A chance encounter with key information in her own organization makes a manager wince with lament about lost opportunity. On a teleconference call with her team, a manager learns in casual conversation that one of her employees has some key experience that was unknown to the team.
Is there a more systematic way to surface this type of information in a team? in a company? across a business? Yes of course but it is not easy to do effectively.
The many years of forced march with knowledge management systems that no one kept up to date have given way to a more fluid sharing of knowledge through more informal systems, facilitated by easier social collaboration tooling – namely, blogs, wikis, communities, activity streams, photosharing, etc. But the tricks to getting the right information out of these systems are challenging, too – what information is worthy of attention, how to get busy people to participate, and how to evaluate whether time spent on these endeavors is worthwhile.

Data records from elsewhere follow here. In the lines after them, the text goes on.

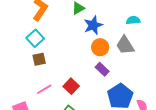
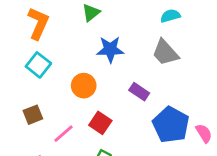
blue star: (93, 25) -> (110, 49), moved, turned 30
orange circle: (100, 47) -> (84, 86), moved
brown square: (39, 59) -> (33, 115), moved

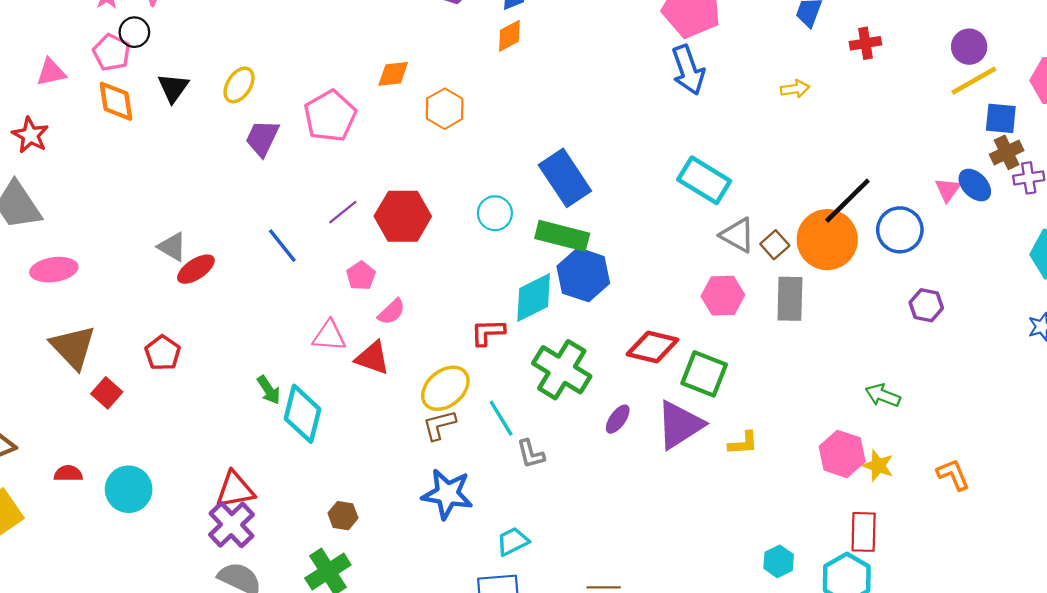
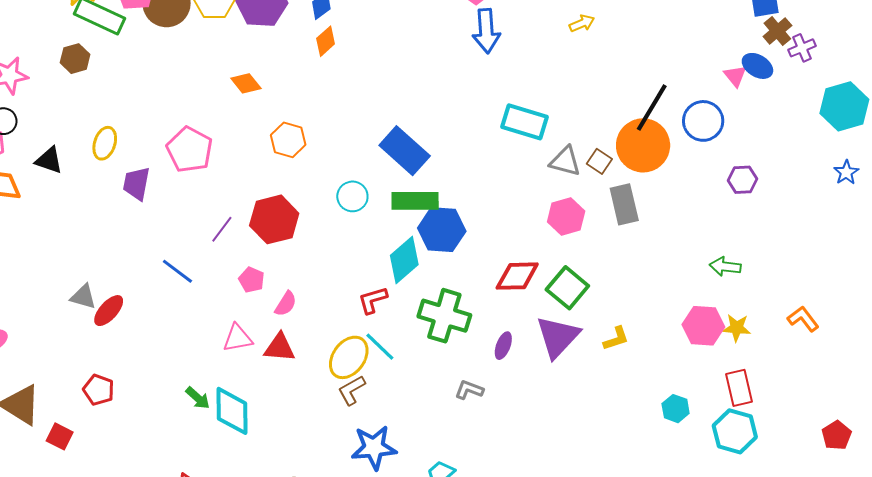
blue arrow: (688, 70) -> (486, 31), turned 30
orange diamond: (393, 74) -> (246, 83), moved, turned 72
black triangle: (173, 88) -> (49, 160), turned -32
orange hexagon: (445, 109) -> (288, 140), moved
green square: (704, 374) -> (567, 288), turned 33
cyan line: (501, 418) -> (380, 347), moved
gray L-shape: (531, 454) -> (469, 390), moved, turned 140
cyan hexagon: (779, 561) -> (676, 409), moved

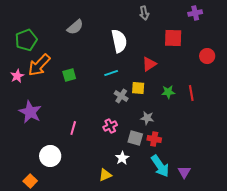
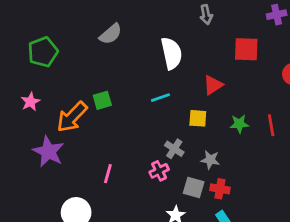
orange arrow: (39, 65) -> (72, 117), moved
gray cross: (121, 96) -> (174, 149), moved

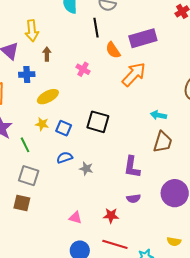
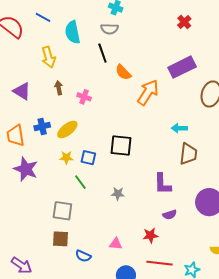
yellow arrow: (32, 31) -> (49, 57), moved
purple rectangle: (143, 38) -> (182, 67), moved
pink cross: (83, 69) -> (84, 97), moved
blue cross: (27, 74) -> (42, 126), moved
green line: (25, 145) -> (80, 182), moved
blue semicircle: (65, 158) -> (83, 256), moved, turned -126

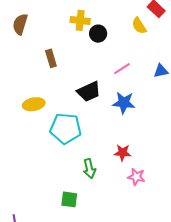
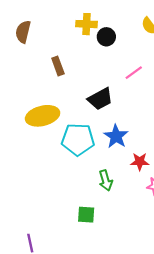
blue star: (124, 103) -> (116, 136), moved, turned 30
yellow ellipse: (34, 104) -> (43, 116), size x1.4

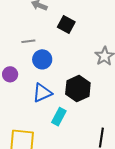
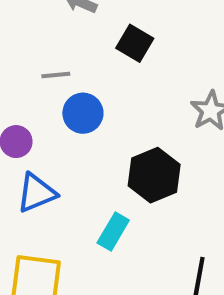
blue triangle: (42, 93) -> (36, 193), moved

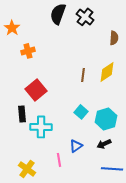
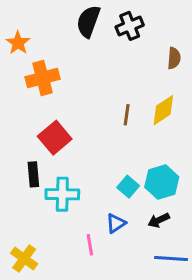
black cross: (85, 17) -> (130, 26), turned 30
orange cross: (28, 51) -> (42, 78), size x1.5
cyan square: (81, 112) -> (128, 187), moved
yellow cross: (27, 169) -> (24, 258), moved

At IBM I worked on these issues in several capacities. The central problems we addressed were finding expertise and finding information in a company of 400K+ people, and then, once that was humming, to extend it to the ecosystem of customers and partners so all could engage with each other. I managed programs to train IBM employees on the art of collaboration and built evangelism communities to support the programs when it quickly became clear this was about behavior change, not tools. We were challenged by what to measure – activity measures such as likes or followers only tell you so much – and I think the industry as a whole is still searching for viable metrics.
The biggest lesson learned is how much deliberate effort it takes to create serendipity when you have a busy, often virtual, workforce. But once people experience the benefit of collaboration in a connection made, or time saved, or a win because someone has the right info at the right time – it is a very powerful endorsement for expending that effort.